- [DATA FOR THIS EXERCISE]:
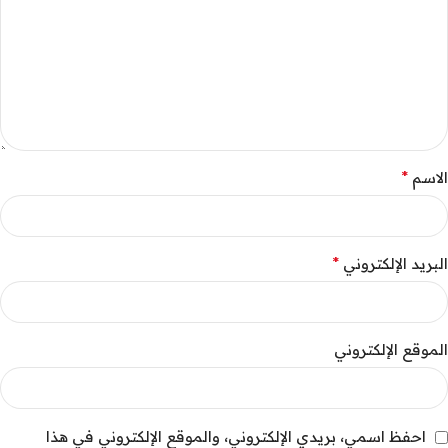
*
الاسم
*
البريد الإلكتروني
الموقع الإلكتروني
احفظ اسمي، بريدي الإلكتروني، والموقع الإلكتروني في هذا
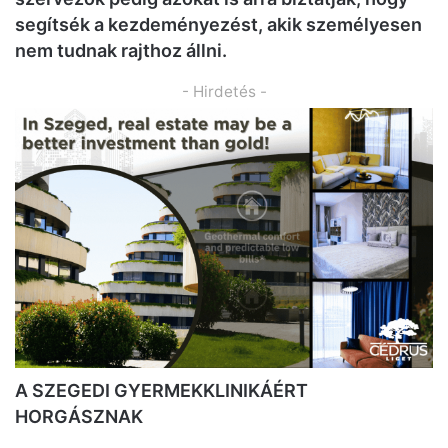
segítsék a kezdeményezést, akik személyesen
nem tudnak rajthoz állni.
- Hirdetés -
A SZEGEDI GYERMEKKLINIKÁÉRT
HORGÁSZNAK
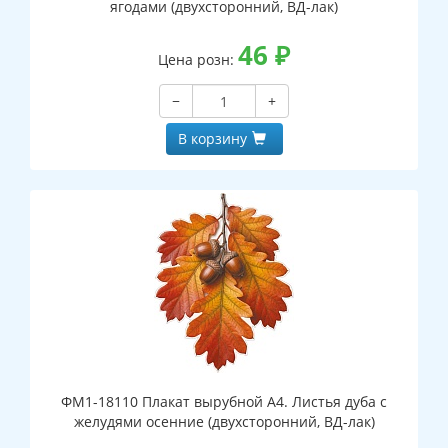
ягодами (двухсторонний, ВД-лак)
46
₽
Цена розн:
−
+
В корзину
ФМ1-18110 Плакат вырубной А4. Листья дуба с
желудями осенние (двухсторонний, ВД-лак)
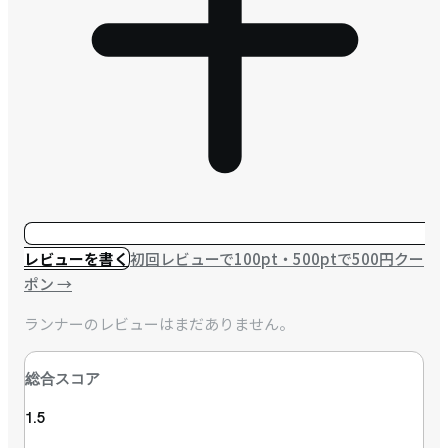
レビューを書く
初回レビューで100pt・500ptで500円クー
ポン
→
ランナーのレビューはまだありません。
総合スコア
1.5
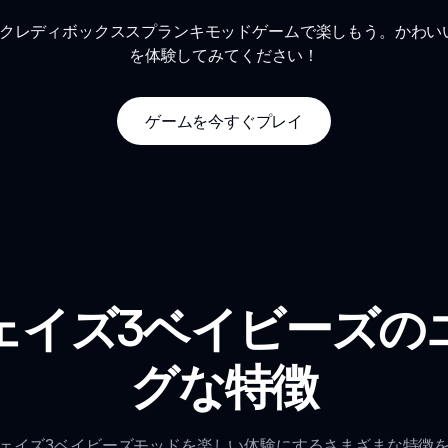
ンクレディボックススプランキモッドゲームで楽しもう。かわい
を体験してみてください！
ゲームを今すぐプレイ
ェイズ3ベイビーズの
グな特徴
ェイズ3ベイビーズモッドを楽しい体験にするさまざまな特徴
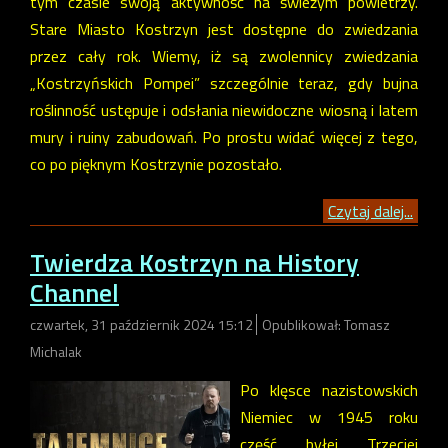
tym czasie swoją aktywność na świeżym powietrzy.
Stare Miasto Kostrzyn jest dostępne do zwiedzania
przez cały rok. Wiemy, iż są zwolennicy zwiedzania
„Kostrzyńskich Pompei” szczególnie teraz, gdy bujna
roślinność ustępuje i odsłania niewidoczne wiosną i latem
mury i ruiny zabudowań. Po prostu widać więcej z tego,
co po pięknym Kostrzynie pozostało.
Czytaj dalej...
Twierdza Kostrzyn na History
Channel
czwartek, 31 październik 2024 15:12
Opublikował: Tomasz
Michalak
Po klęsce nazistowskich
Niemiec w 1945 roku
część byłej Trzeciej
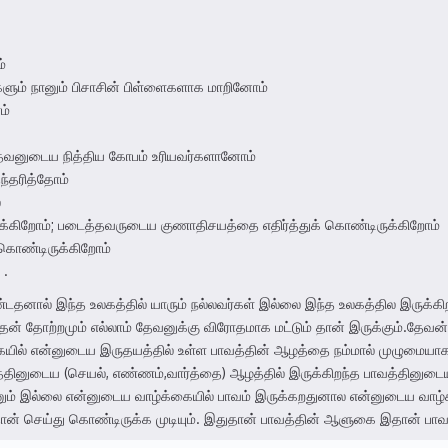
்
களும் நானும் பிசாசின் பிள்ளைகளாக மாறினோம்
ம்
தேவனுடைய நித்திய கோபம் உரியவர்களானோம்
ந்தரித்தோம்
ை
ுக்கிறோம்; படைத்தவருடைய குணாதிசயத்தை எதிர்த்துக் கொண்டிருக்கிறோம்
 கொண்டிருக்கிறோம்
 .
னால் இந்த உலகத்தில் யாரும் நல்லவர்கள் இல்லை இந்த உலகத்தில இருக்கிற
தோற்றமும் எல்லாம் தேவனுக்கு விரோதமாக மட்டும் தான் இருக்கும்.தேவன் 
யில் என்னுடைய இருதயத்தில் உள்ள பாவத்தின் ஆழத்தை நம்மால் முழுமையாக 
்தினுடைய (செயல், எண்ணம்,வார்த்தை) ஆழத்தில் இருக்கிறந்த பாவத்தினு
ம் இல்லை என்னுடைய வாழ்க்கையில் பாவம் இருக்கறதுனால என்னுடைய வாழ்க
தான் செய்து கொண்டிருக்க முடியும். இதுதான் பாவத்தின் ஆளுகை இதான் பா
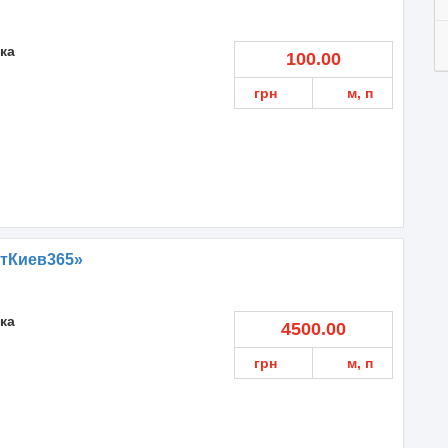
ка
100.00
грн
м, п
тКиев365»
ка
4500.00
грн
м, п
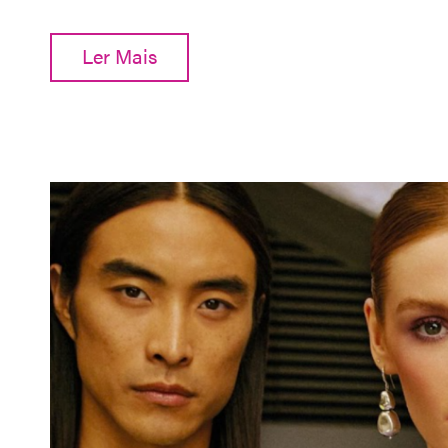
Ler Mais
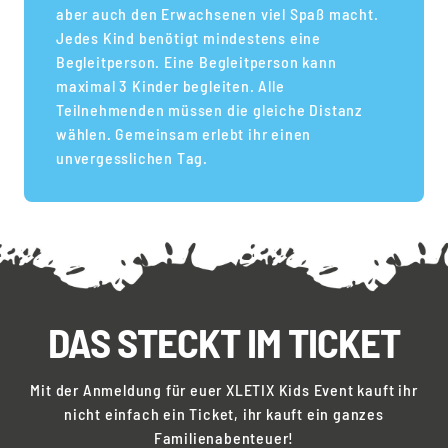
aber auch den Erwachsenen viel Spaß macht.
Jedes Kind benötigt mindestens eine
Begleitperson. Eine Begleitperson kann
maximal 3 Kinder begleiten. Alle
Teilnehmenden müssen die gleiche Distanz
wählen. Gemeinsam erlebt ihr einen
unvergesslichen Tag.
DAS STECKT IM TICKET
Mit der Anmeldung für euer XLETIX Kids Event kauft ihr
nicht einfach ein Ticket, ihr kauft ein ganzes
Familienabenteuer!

- [ASSIGNMENT]: The line containing "roślinność ustępuje i" and every line after it, through the end of the material above, are to be printed exactly; no pictures belong in the output.

- [PROBLEM SOLUTION]:
roślinność ustępuje i odsłania niewidoczne wiosną i latem
mury i ruiny zabudowań. Po prostu widać więcej z tego,
co po pięknym Kostrzynie pozostało.
Czytaj dalej...
Twierdza Kostrzyn na History
Channel
czwartek, 31 październik 2024 15:12
Opublikował: Tomasz
Michalak
Po klęsce nazistowskich
Niemiec w 1945 roku
część byłej Trzeciej
்
களும் நானும் பிசாசின் பிள்ளைகளாக மாறினோம்
ம்
தேவனுடைய நித்திய கோபம் உரியவர்களானோம்
ந்தரித்தோம்
ை
ுக்கிறோம்; படைத்தவருடைய குணாதிசயத்தை எதிர்த்துக் கொண்டிருக்கிறோம்
 கொண்டிருக்கிறோம்
 .
னால் இந்த உலகத்தில் யாரும் நல்லவர்கள் இல்லை இந்த உலகத்தில இருக்கிற
தோற்றமும் எல்லாம் தேவனுக்கு விரோதமாக மட்டும் தான் இருக்கும்.தேவன் 
யில் என்னுடைய இருதயத்தில் உள்ள பாவத்தின் ஆழத்தை நம்மால் முழுமையாக 
்தினுடைய (செயல், எண்ணம்,வார்த்தை) ஆழத்தில் இருக்கிறந்த பாவத்தினு
ம் இல்லை என்னுடைய வாழ்க்கையில் பாவம் இருக்கறதுனால என்னுடைய வாழ்க
தான் செய்து கொண்டிருக்க முடியும். இதுதான் பாவத்தின் ஆளுகை இதான் பா
ка
100.00
грн
м, п
тКиев365»
ка
4500.00
грн
м, п
Ler Mais
aber auch den Erwachsenen viel Spaß macht.
Jedes Kind benötigt mindestens eine
Begleitperson. Eine Begleitperson kann
maximal 3 Kinder begleiten. Alle
Teilnehmenden müssen die gleiche Distanz
wählen. Gemeinsam erlebt ihr einen
unvergesslichen Tag.
DAS STECKT IM TICKET
Mit der Anmeldung für euer XLETIX Kids Event kauft ihr
nicht einfach ein Ticket, ihr kauft ein ganzes
Familienabenteuer!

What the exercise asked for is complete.